#### [Problem statement]
Every line from the one containing "らして調整してください。" to the end of the data below should be copied exactly, but pictures should not.

#### [Supplied records]
>>>
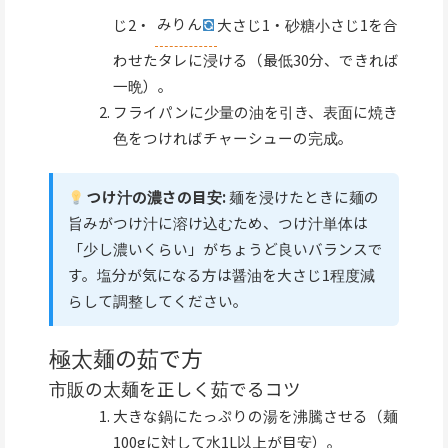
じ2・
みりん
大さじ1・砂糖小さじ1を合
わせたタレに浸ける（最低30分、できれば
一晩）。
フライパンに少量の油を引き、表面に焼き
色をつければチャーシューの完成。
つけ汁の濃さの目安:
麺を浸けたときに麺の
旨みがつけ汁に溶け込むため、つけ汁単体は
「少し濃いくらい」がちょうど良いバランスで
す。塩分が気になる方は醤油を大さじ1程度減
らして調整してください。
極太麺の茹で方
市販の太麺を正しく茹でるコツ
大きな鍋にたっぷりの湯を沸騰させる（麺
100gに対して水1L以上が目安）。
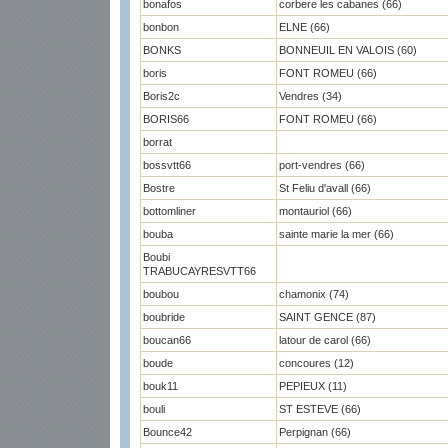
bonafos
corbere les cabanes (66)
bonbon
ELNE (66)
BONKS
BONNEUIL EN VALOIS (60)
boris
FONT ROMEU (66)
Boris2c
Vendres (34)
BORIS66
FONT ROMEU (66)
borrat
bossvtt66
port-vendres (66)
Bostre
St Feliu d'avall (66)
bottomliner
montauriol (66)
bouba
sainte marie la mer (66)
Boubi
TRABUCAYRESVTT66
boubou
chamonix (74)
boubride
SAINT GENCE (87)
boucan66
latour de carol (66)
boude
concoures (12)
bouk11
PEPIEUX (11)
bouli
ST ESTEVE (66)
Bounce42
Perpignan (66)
<<<
#### [Solved exercise]
らして調整してください。
極太麺の茹で方
市販の太麺を正しく茹でるコツ
大きな鍋にたっぷりの湯を沸騰させる（麺
100gに対して水1L以上が目安）。
bonafos
corbere les cabanes (66)
bonbon
ELNE (66)
BONKS
BONNEUIL EN VALOIS (60)
boris
FONT ROMEU (66)
Boris2c
Vendres (34)
BORIS66
FONT ROMEU (66)
borrat
bossvtt66
port-vendres (66)
Bostre
St Feliu d'avall (66)
bottomliner
montauriol (66)
bouba
sainte marie la mer (66)
Boubi
TRABUCAYRESVTT66
boubou
chamonix (74)
boubride
SAINT GENCE (87)
boucan66
latour de carol (66)
boude
concoures (12)
bouk11
PEPIEUX (11)
bouli
ST ESTEVE (66)
Bounce42
Perpignan (66)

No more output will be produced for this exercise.